Biblical Studies Concentration

Associate of Arts

This program provides a solid Bible foundation and a Christian orientation to life. Courses provide a foundational knowledge of the Old and New Testament, which affords a basis on which to construct a well-reasoned theology and personal application.

Concentration Objectives

Upon completion of this program, a student should be able to:

  1. Apply a Christian worldview to contemporary issues.
  2. Articulate the essentials of the Christian faith.
  3. Identify the intended message of biblical passages.
  4. Demonstrate Bible study skills in the interpretation of biblical passages.
  5. Communicate the message of biblical passages to a contemporary audience.

Concentration Courses

BIB2100 Pentateuch 3 hours 5 weeks

This course introduces the first five books of the Bible through a survey of its contents, with attention to its social and historical contexts, distinctive literary forms and features, major themes and theological assertions, and enduring message and relevance.

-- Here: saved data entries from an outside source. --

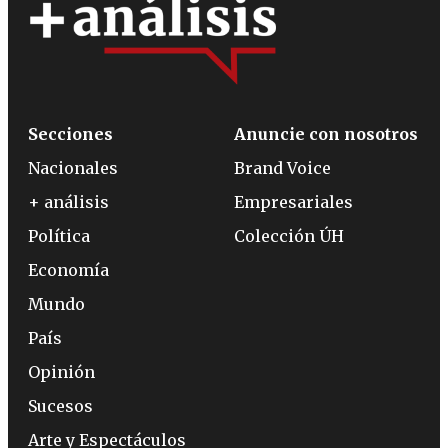
Secciones
Anuncie con nosotros
Nacionales
Brand Voice
+ análisis
Empresariales
Política
Colección ÚH
Economía
Mundo
País
Opinión
Sucesos
Arte y Espectáculos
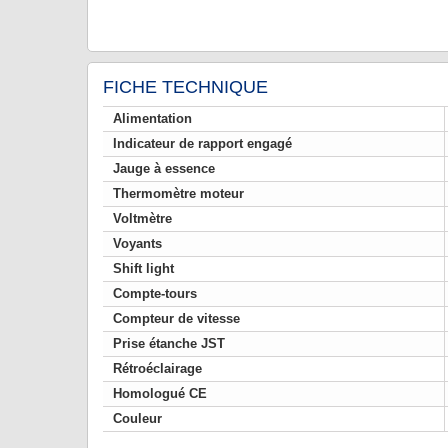
FICHE TECHNIQUE
Alimentation
Indicateur de rapport engagé
Jauge à essence
Thermomètre moteur
Voltmètre
Voyants
Shift light
Compte-tours
Compteur de vitesse
Prise étanche JST
Rétroéclairage
Homologué CE
Couleur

BIB2200 Pauline Epistles 3 hours 5 weeks

This course will examine the letters of the New Testament ascribed to the apostle Paul. Attention will be given to how Paul’s conversion experience impacted his ministry and writings, the historical and cultural settings of the epistles, and a survey of the major theological themes found within the epistles.

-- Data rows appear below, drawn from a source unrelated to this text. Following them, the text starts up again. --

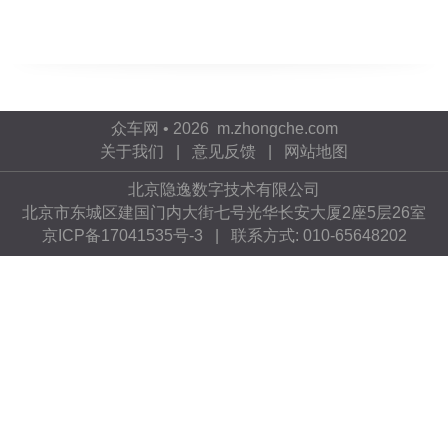
众车网 • 2026 m.zhongche.com
关于我们
|
意见反馈
|
网站地图
北京隐逸数字技术有限公司
北京市东城区建国门内大街七号光华长安大厦2座5层26室
京ICP备17041535号-3
| 联系方式: 010-65648202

BIB2300 Life in New Testament Bible Times 3 hours 5 weeks

A study of the contexts of the New Testament, including cultural and geographical settings. Students use knowledge of these significant background issues in the various cultures and political arena of the New Testament.

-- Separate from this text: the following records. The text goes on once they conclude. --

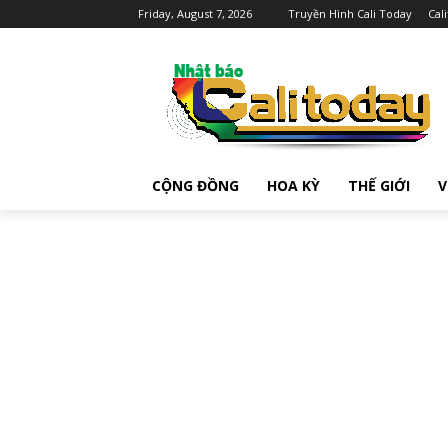
Friday, August 7, 2026
Truyền Hình Cali Today
Cal
CỘNG ĐỒNG
HOA KỲ
THẾ GIỚI
V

BIB2900 Acts of the Apostles 3 hours 5 weeks

This course is a study of Acts that specifically follows the historical expansion of the church through doctrinal development, growth in understanding, evangelism, and geographical expansion through the missionary activities of its members. Students will become acquainted with the activities of the great church leaders of the first century (i.e., Peter, James, and Paul).